To make his muddled prescription for deterrence a shred more persuasive, Mr. Draper ignores or misreads a lot of history and grossly misrepresents my own long-held views. My “Bishops, Statesmen and Other Strategists,” in last June’s Commentary, detailed the confusions in the declaratory strategy dominant in the West for twenty years, that to deter any Soviet use of nuclear weapons we must threaten to annihilate civil society in the East, even though that would lead to ending it in the West—and possibly life on earth. If our threats of Mutual Assured Destruction (MAD) failed to deter a nuclear attack, even one confined enough to leave us an obvious continuing stake in survival, slogans like “Deterrence Only” and “Use, Never” imply directly that we should not use nuclear weapons in response. In short, we’d have to give up; there would be no “exchange,” only the Soviet use. But even without such slogans, threats to bring on the apocalypse have been increasingly transparent, a bluff made only more visible by the relative growth of Soviet nuclear and nonnuclear forces; and by the fact that the US has always intended to deter a nuclear attack (or even an overwhelming nonnuclear attack) on an ally, and not only a nuclear attack on itself.

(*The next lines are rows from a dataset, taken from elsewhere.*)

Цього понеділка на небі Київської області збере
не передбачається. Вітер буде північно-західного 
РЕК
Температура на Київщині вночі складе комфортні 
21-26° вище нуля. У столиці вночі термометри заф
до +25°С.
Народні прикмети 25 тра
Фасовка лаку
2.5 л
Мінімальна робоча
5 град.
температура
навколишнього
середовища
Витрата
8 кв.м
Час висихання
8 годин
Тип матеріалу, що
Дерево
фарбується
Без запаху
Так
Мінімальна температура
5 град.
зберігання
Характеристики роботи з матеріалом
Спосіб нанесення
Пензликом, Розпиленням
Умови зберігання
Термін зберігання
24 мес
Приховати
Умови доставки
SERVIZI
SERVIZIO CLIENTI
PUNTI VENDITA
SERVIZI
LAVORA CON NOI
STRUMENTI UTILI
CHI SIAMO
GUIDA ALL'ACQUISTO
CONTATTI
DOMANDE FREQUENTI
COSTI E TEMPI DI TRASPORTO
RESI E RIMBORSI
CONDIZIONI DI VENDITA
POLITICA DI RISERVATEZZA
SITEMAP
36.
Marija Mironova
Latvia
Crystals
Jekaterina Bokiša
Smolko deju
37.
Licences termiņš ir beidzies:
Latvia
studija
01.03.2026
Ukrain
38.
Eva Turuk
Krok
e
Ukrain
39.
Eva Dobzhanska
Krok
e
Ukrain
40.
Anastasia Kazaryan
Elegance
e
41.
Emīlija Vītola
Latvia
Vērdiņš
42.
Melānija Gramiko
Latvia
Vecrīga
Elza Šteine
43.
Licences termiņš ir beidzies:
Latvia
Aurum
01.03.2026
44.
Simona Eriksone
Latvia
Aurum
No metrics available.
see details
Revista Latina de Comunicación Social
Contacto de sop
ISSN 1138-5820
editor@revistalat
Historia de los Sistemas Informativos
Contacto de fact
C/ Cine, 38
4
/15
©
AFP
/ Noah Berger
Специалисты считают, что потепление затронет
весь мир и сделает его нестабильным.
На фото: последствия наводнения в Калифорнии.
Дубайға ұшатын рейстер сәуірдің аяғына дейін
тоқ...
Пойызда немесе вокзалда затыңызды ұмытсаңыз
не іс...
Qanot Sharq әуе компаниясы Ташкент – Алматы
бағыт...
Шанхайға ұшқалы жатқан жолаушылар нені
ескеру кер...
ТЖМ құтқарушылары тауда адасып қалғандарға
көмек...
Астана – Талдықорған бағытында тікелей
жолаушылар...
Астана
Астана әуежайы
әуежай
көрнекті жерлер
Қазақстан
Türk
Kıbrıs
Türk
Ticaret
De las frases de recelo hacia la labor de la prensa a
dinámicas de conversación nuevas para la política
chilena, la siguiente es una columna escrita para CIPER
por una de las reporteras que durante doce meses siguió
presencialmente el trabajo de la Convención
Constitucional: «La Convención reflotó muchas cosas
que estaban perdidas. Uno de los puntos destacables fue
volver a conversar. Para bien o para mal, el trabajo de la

Even if we were to bite off our tongues, as Draper recommends, rather than talk about moral issues raised by threatening to blow up the world, such a ruinous bluff would be recklessly imprudent. By undermining the credibility that we would respond at all, it raises the chances that the Soviets would choose to use nuclear weapons to avoid some more plausible disaster they might face, for example during the course of unexpected troubles in a conventional invasion. But some proponents of MAD would also increase the chance that we might use our own nuclear weapons by mistake since, to give suicidal threats a semblance of conviction, they have proposed that we launch our ICBMs automatically in response to electromagnetic indications that the Soviets have launched theirs. Finally, advocates of MAD threats who oppose any attempt to increase our ability to set bounds to the harm done to either side, not only increase the probability of nuclear war by accident or choice, but make the devastation that would result more extensive.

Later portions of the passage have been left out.